- Born: 1910 Jammu and Kashmir, British India
- Died: 1962 (aged 51–52) Jammu and Kashmir, India
- Occupation(s): Barber, social activist
- Known for: Campaign against institutionalized prostitution in Kashmir

= Mohammad Subhan Hajam =

Kashmiri barber, social activist (1910–1962)

Mohammad Subhan Hajam (1910–1962), also known as Subhan Naed, was a Kashmiri barber and social activist who is best known for his campaign against institutionalized prostitution in the princely state of Jammu and Kashmir during the early 20th century. Beginning as a teenager, he organized protests and published pamphlets opposing the state-regulated sex trade. His campaign drew attention to the practice and, in its aftermath, reforms were introduced that resulted in the closure of many brothels.

== Early life and education ==
Hajam was born to Rahim Hajam in 1910 in Srinagar, Jammu and Kashmir. He operated a small barber shop close to the Palladium Cinema at Budshah Chowk in Srinagar. He also received practical support from Master Mohammad Sidiq of the Tyndale Biscoe School. He was briefly employed to cut hair for the Maharaja's band but lost the position due to his activism. Later, with assistance from Biscoe School, he worked at a school as a barber. He died in 1962 in Srinagar, Jammu and Kashmir, India.

== Activism ==
Hajam began his campaign against prostitution in Srinagar as a teenager. At the age of fourteen, he produced handwritten pamphlets and notices, locally referred to as "Hidayat Nama", which denounced the practice and appealed for its abolition. He distributed these leaflets in public places and outside brothels, urging patrons to turn away.

Alongside pamphleteering, Hajam staged demonstrations in and around Maisuma, then the main red-light quarter of Srinagar. He frequently positioned himself at the entrances of brothels, reciting satirical verses in Kashmiri and Urdu, and used a hand drum to attract attention. He also organized groups of local children in marches through the city, raising slogans that called for the closure of brothels and the expulsion of sex workers from residential areas.

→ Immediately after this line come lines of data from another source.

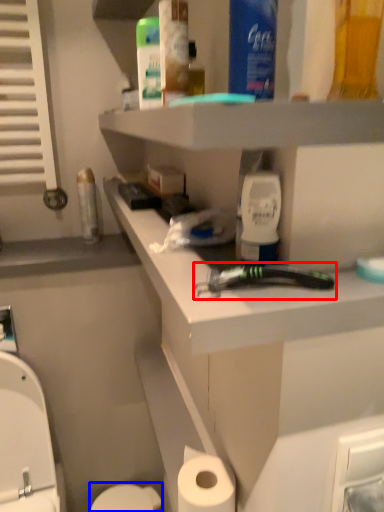 Question: Which point is further to the camera, tool (highlighted by a red box) or toilet bowl (highlighted by a blue box)?

Choices:
 (A) tool
 (B) toilet bowl

Answer: (B) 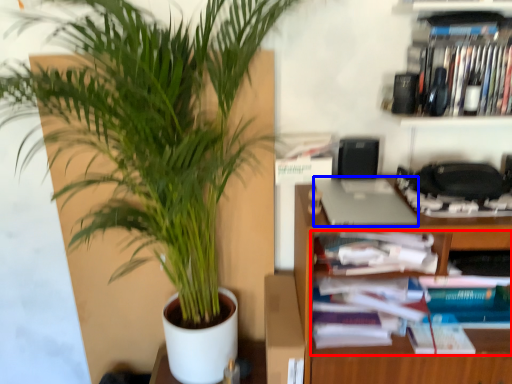 Question: Which object appears farthest to the camera in this image, book (highlighted by a red box) or laptop (highlighted by a blue box)?

Choices:
 (A) book
 (B) laptop

Answer: (A) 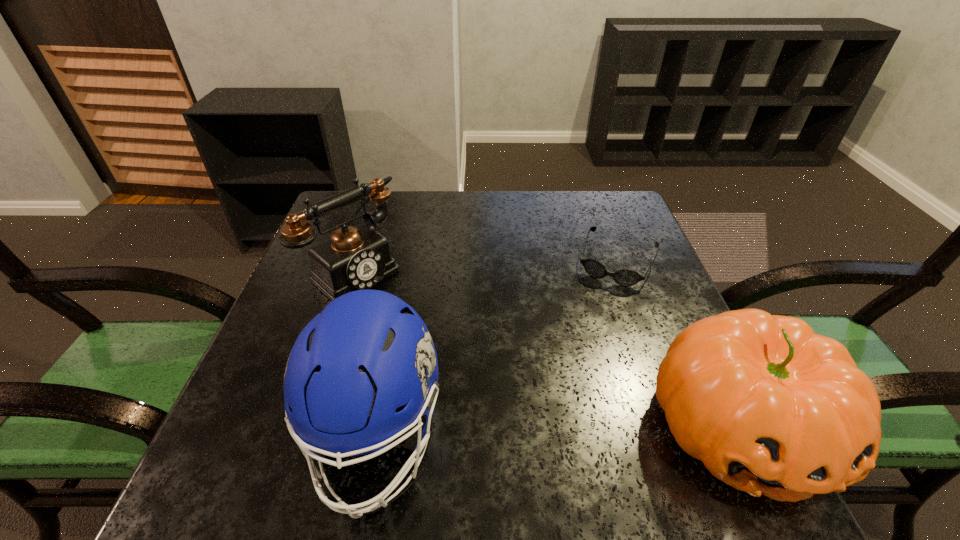 Image resolution: width=960 pixels, height=540 pixels. Identify the location of vacant area that lies between the football helmet and the pumpkin. (558, 431).

In order to click on empty space between the sunglasses and the football helmet in this screenshot , I will do `click(496, 348)`.

The height and width of the screenshot is (540, 960). I want to click on object identified as the second closest to the football helmet, so pyautogui.click(x=770, y=407).

Find the location of a particular element. object that stands as the third closest to the shortest object is located at coordinates (355, 258). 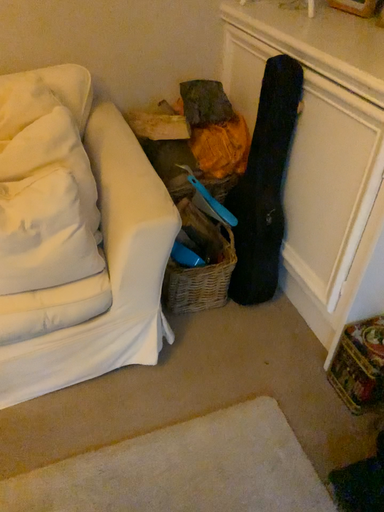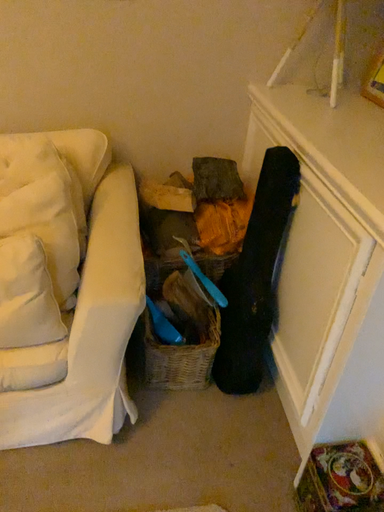 Question: How did the camera likely rotate when shooting the video?

Choices:
 (A) rotated left
 (B) rotated right

Answer: (A) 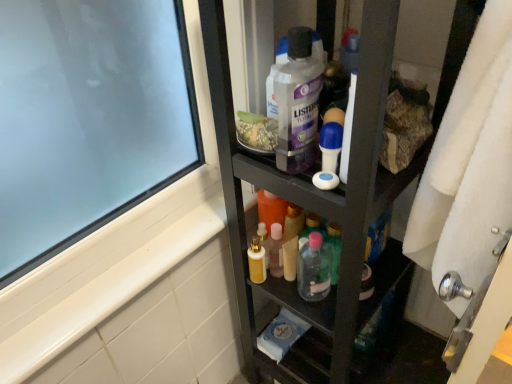 Question: Based on their positions, is white fluffy bath towel at right located to the left or right of black matte cabinet at center?

Choices:
 (A) right
 (B) left

Answer: (A)

Question: Is white fluffy bath towel at right inside the boundaries of black matte cabinet at center, or outside?

Choices:
 (A) outside
 (B) inside

Answer: (A)

Question: Which of these objects is positioned closest to the white fluffy bath towel at right?

Choices:
 (A) translucent plastic bottle at center, which appears as the second toiletry when viewed from the top
 (B) white matte soap at center
 (C) clear plastic mouthwash at center
 (D) white plastic roll-on deodorant at center, which appears as the 1th toiletry when viewed from the top
 (E) black matte cabinet at center

Answer: (D)

Question: Considering the real-world distances, which object is closest to the white plastic roll-on deodorant at center, which appears as the 1th toiletry when viewed from the top?

Choices:
 (A) white fluffy bath towel at right
 (B) clear plastic mouthwash at center
 (C) white matte soap at center
 (D) black matte cabinet at center
 (E) translucent plastic bottle at center, the second toiletry viewed from the front

Answer: (C) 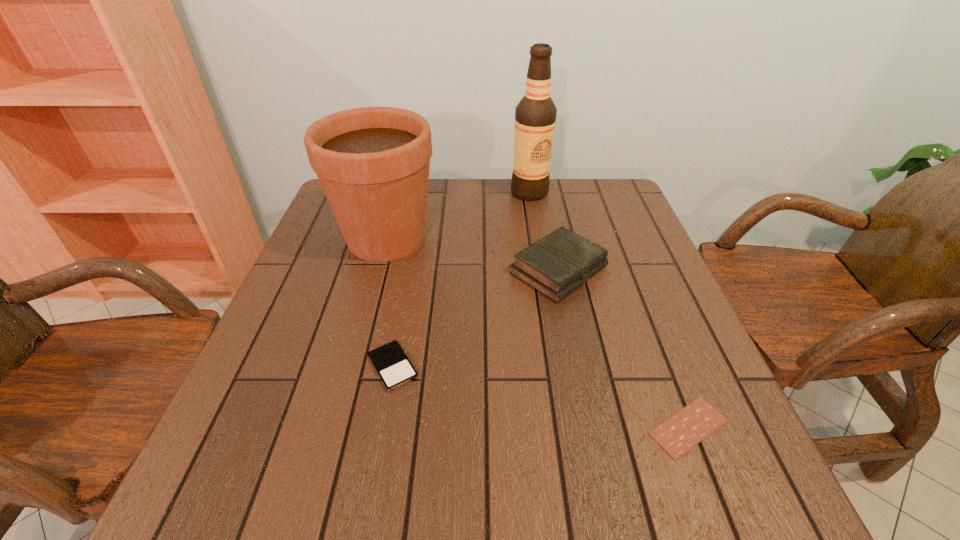 At what (x,y) coordinates should I click in order to perform the action: click on free space between the tallest object and the nearest object. Please return your answer as a coordinate pair (x, y). The height and width of the screenshot is (540, 960). Looking at the image, I should click on (609, 309).

Where is `blank region between the nearest object and the alcohol`? Image resolution: width=960 pixels, height=540 pixels. blank region between the nearest object and the alcohol is located at coordinates tap(609, 309).

At what (x,y) coordinates should I click in order to perform the action: click on vacant area between the third shortest object and the iPod. Please return your answer as a coordinate pair (x, y). This screenshot has height=540, width=960. Looking at the image, I should click on tap(476, 318).

The width and height of the screenshot is (960, 540). I want to click on object that is the closest one to the book, so click(x=373, y=163).

Where is `object that can be found as the closest to the tallest object`? object that can be found as the closest to the tallest object is located at coordinates (557, 264).

In order to click on free location that satisfies the following two spatial constraints: 1. on the front side of the chocolate bar; 2. on the left side of the fourth tallest object in this screenshot , I will do point(382,427).

At what (x,y) coordinates should I click in order to perform the action: click on free space that satisfies the following two spatial constraints: 1. on the front side of the shortest object; 2. on the left side of the third tallest object. Please return your answer as a coordinate pair (x, y). This screenshot has width=960, height=540. Looking at the image, I should click on (591, 427).

Where is `vacant space that satisfies the following two spatial constraints: 1. on the label of the third tallest object; 2. on the left side of the tallest object`? vacant space that satisfies the following two spatial constraints: 1. on the label of the third tallest object; 2. on the left side of the tallest object is located at coordinates (542, 270).

Where is `free region that satisfies the following two spatial constraints: 1. on the front side of the nearest object; 2. on the right side of the fourth shortest object`? free region that satisfies the following two spatial constraints: 1. on the front side of the nearest object; 2. on the right side of the fourth shortest object is located at coordinates (335, 427). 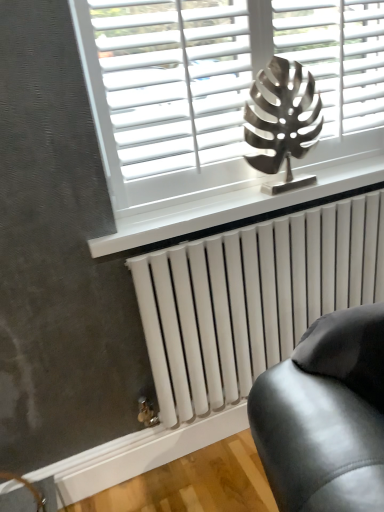 Find the location of a particular element. Image resolution: width=384 pixels, height=512 pixels. free point above white glossy radiator at lower center (from a real-world perspective) is located at coordinates (232, 196). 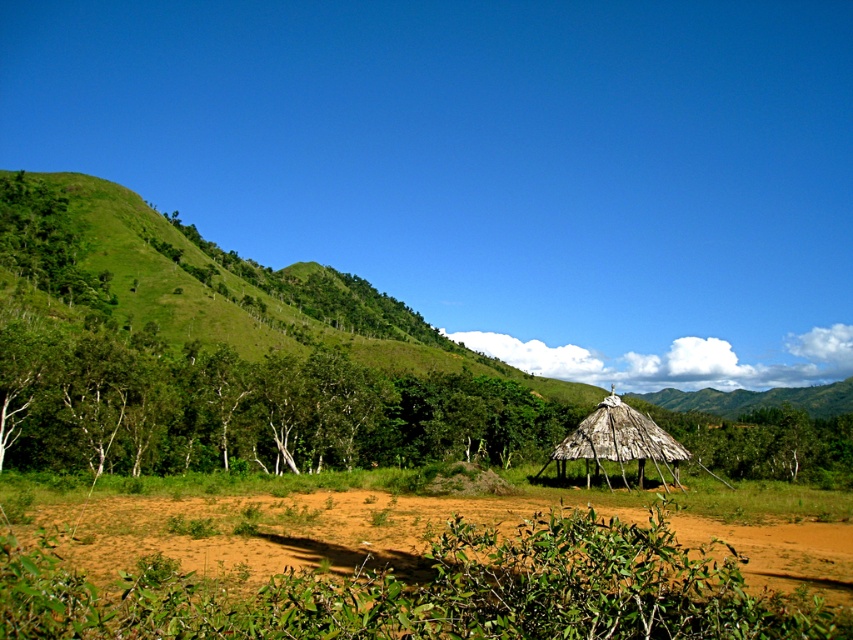 Question: Which object is positioned farthest from the brown sandy soil at lower center?

Choices:
 (A) natural thatch hut at center
 (B) green leafy trees at left

Answer: (B)

Question: Which of the following is the farthest from the observer?

Choices:
 (A) green leafy trees at left
 (B) brown sandy soil at lower center

Answer: (A)

Question: Considering the relative positions of green leafy trees at left and natural thatch hut at center in the image provided, where is green leafy trees at left located with respect to natural thatch hut at center?

Choices:
 (A) right
 (B) left

Answer: (B)

Question: Can you confirm if green leafy trees at left is smaller than natural thatch hut at center?

Choices:
 (A) no
 (B) yes

Answer: (A)

Question: Where is green leafy trees at left located in relation to natural thatch hut at center in the image?

Choices:
 (A) left
 (B) right

Answer: (A)

Question: Among these objects, which one is farthest from the camera?

Choices:
 (A) natural thatch hut at center
 (B) brown sandy soil at lower center
 (C) green leafy trees at left

Answer: (C) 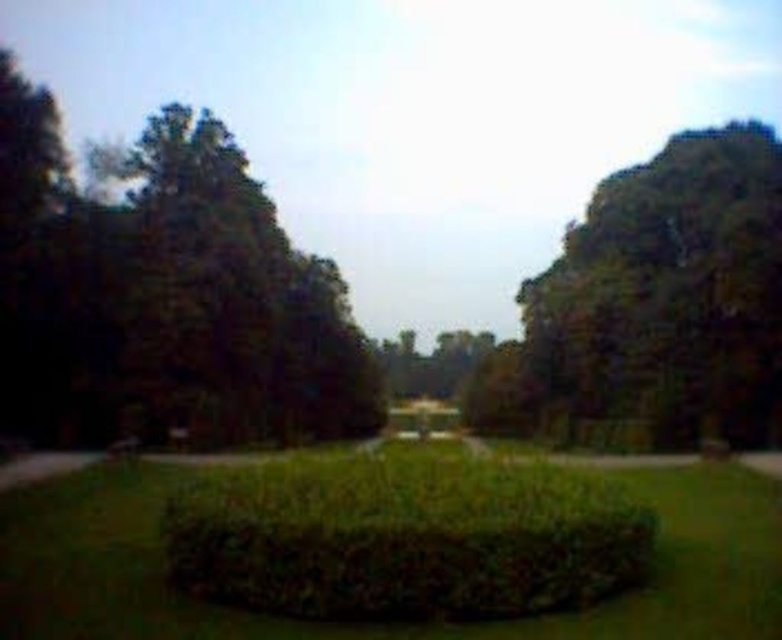 You are planning to plant a new tree in your garden. You have two options based on the image provided. The first option is the green leafy tree at left, and the second is the green leafy bush at center. If you want a plant with a narrower width, which one should you choose?

The green leafy tree at left is thinner than the green leafy bush at center, so you should choose the green leafy tree at left for a narrower width. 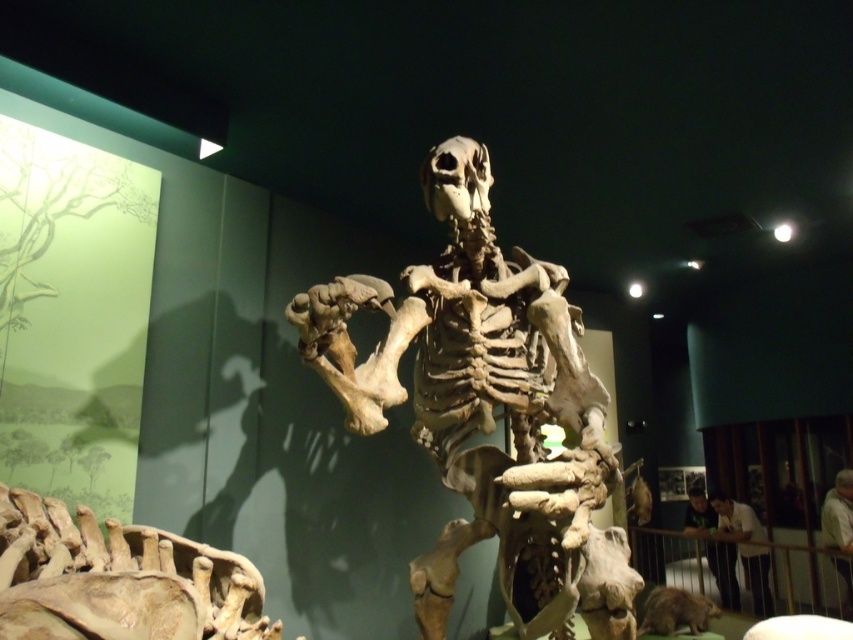 You are standing in the museum exhibit and want to take a photo of the light brown shirt at lower right without including the dinosaur skeleton. Is the distance sufficient to avoid capturing the skeleton in the frame?

The light brown shirt at lower right is 5.61 meters from the viewer. Since the shirt is positioned at a distance away from the dinosaur skeleton, you can likely take a photo of the shirt without including the skeleton in the frame, provided you adjust your camera angle or position accordingly.

You are a visitor standing in front of the museum exhibit. You notice two points marked on the dinosaur skeleton. The first point is at coordinate point (757,538) and the second is at point (653,598). Which of these points is closer to you?

Point (757,538) is further to the viewer than point (653,598), so the point closer to you is point (653,598).

You are a visitor at the museum and see the light brown shirt at lower right and the brown furry animal at lower right. Which one is more to the right?

The light brown shirt at lower right is more to the right because it is positioned on the right side of the brown furry animal at lower right. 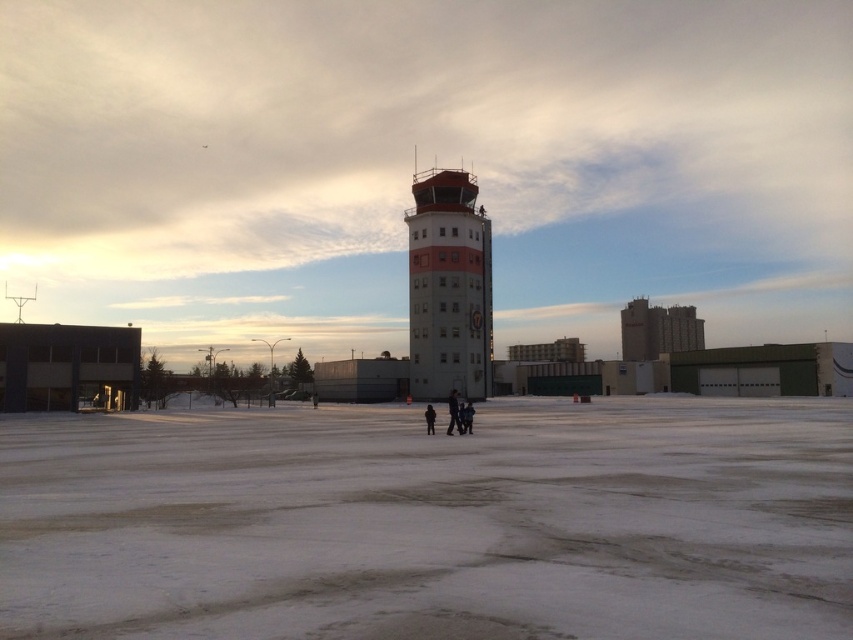 Question: Which object is farther from the camera taking this photo?

Choices:
 (A) white powdery snow at center
 (B) white concrete control tower at center

Answer: (B)

Question: Does white powdery snow at center come in front of white concrete control tower at center?

Choices:
 (A) no
 (B) yes

Answer: (B)

Question: Can you confirm if white powdery snow at center is positioned to the left of white concrete control tower at center?

Choices:
 (A) no
 (B) yes

Answer: (B)

Question: Which object appears farthest from the camera in this image?

Choices:
 (A) white concrete control tower at center
 (B) white powdery snow at center

Answer: (A)

Question: Is white powdery snow at center above white concrete control tower at center?

Choices:
 (A) yes
 (B) no

Answer: (B) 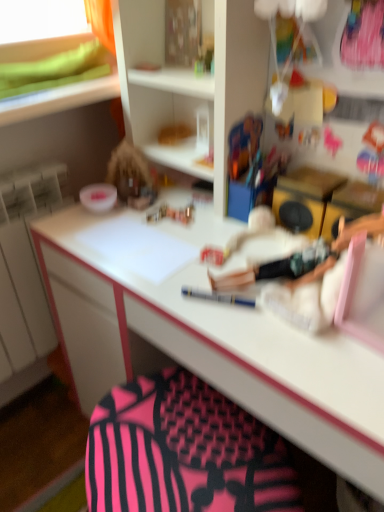 Locate an element on the screen. The width and height of the screenshot is (384, 512). free point above pink fabric swivel chair at lower center (from a real-world perspective) is located at coordinates (168, 431). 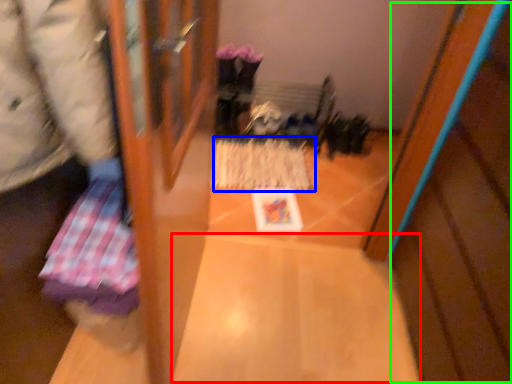 Question: Which is nearer to the wide (highlighted by a red box)? wrapping paper (highlighted by a blue box) or wood (highlighted by a green box).

Choices:
 (A) wrapping paper
 (B) wood

Answer: (B) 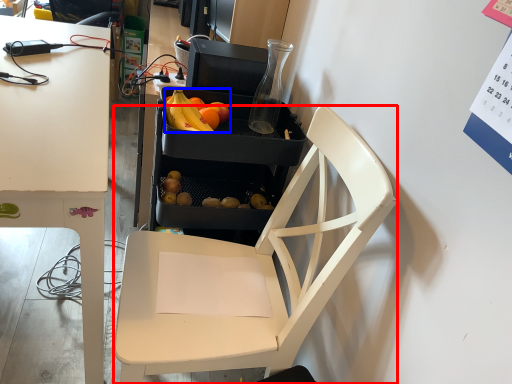 Question: Which of the following is the closest to the observer, chair (highlighted by a red box) or grapefruit (highlighted by a blue box)?

Choices:
 (A) chair
 (B) grapefruit

Answer: (A) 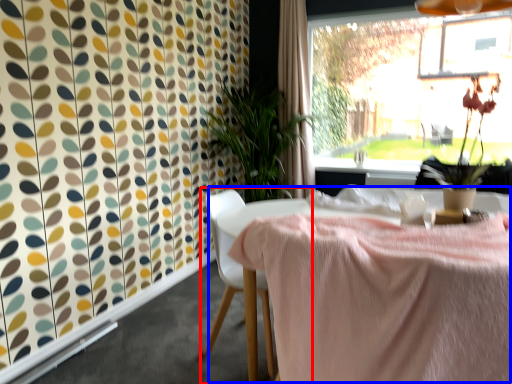 Question: Which point is closer to the camera, chair (highlighted by a red box) or table (highlighted by a blue box)?

Choices:
 (A) chair
 (B) table

Answer: (B) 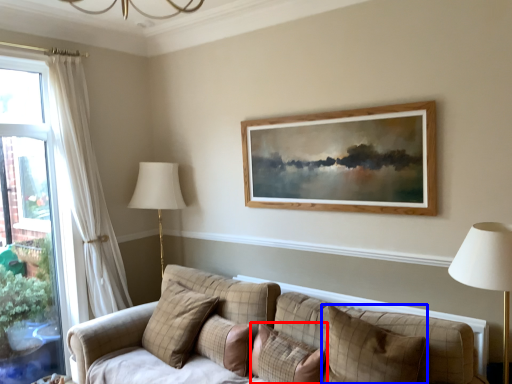 Question: Which of the following is the farthest to the observer, pillow (highlighted by a red box) or pillow (highlighted by a blue box)?

Choices:
 (A) pillow
 (B) pillow

Answer: (A) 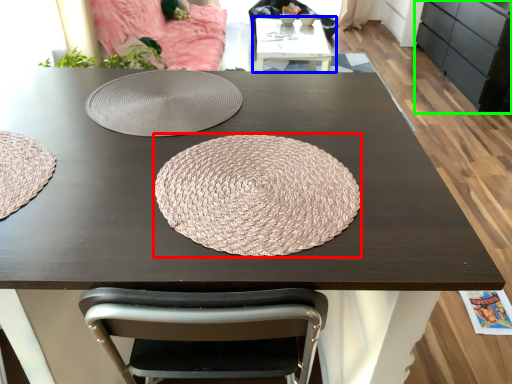 Question: Which object is positioned farthest from mat (highlighted by a red box)? Select from table (highlighted by a blue box) and cabinetry (highlighted by a green box).

Choices:
 (A) table
 (B) cabinetry

Answer: (B) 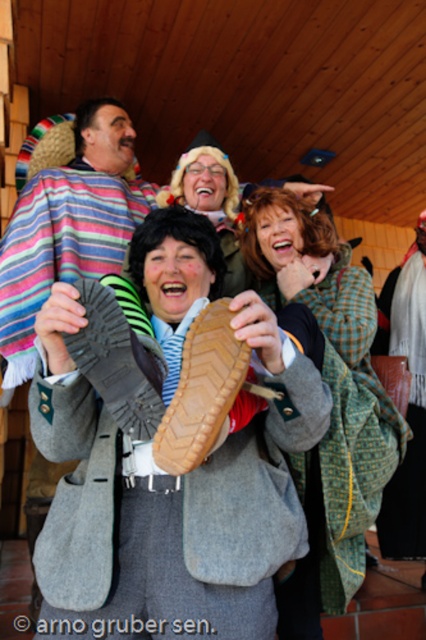 Question: In this image, where is green plaid coat at center located relative to rubber/textured shoe at center?

Choices:
 (A) right
 (B) left

Answer: (A)

Question: Which object is closer to the camera taking this photo?

Choices:
 (A) rubber/textured shoe at center
 (B) green plaid coat at center

Answer: (A)

Question: Does green plaid coat at center have a lesser width compared to brown leather shoe at center?

Choices:
 (A) yes
 (B) no

Answer: (B)

Question: Considering the relative positions of green plaid coat at center and rubber/textured shoe at center in the image provided, where is green plaid coat at center located with respect to rubber/textured shoe at center?

Choices:
 (A) below
 (B) above

Answer: (A)

Question: Which of the following is the farthest from the observer?

Choices:
 (A) rubber/textured shoe at center
 (B) green plaid coat at center
 (C) brown leather shoe at center

Answer: (B)

Question: Which point is farther to the camera?

Choices:
 (A) brown leather shoe at center
 (B) green plaid coat at center

Answer: (B) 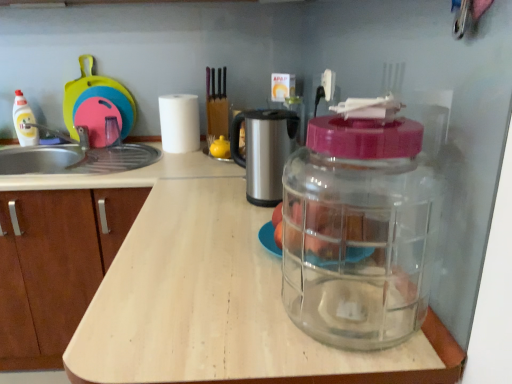 The width and height of the screenshot is (512, 384). I want to click on free space to the left of translucent glass apples at center, so click(216, 244). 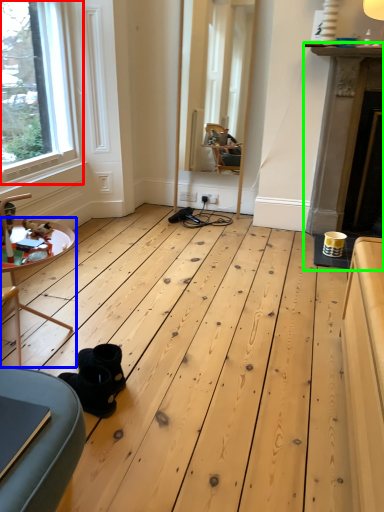 Question: Based on their relative distances, which object is nearer to window (highlighted by a red box)? Choose from table (highlighted by a blue box) and fireplace (highlighted by a green box).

His campaign received assistance from the Christian missionary Cecil Tyndale-Biscoe and his wife, Blanche Violet Burges, who helped him publish pamphlets highlighting the issue of prostitution for public circulation. Tyndale Biscoe School provided him with financial support and employment at a school, while legislator Molvi Abdullah Vakil raised the issue of prostitution in the Praja Sabha. Public pressure created by his attempts and by broader reformist sentiment contributed to the enactment of the Suppression of Immoral Traffic Act, 1934, under which many brothels in Srinagar were closed.
=== Arrests ===
Hajam's activism brought him into conflict with brothel owners, pimps, and police officials who were financially dependent on the regulated trade. He was subjected to frequent harassment and arrested on charges such as disturbing public order. On several occasions he went into hiding to avoid detention, and contemporary accounts suggest that he once disguised himself in a burqa to evade capture.

In July 1934, an official complaint was lodged against him at the Shergarhi Police Station under Section 36 of the Police Act. The charge alleged that he had gathered people in Maisuma Bazaar and incited them to march toward a brothel, causing an obstruction to traffic. The case, titled State through Police Station Shergarhi vs. Subhan Hajjam son of Rahim Hajjam, was heard by City Judge Pandit Bishamber Nath. Hajam denied the allegations, and the court dismissed the matter for lack of evidence.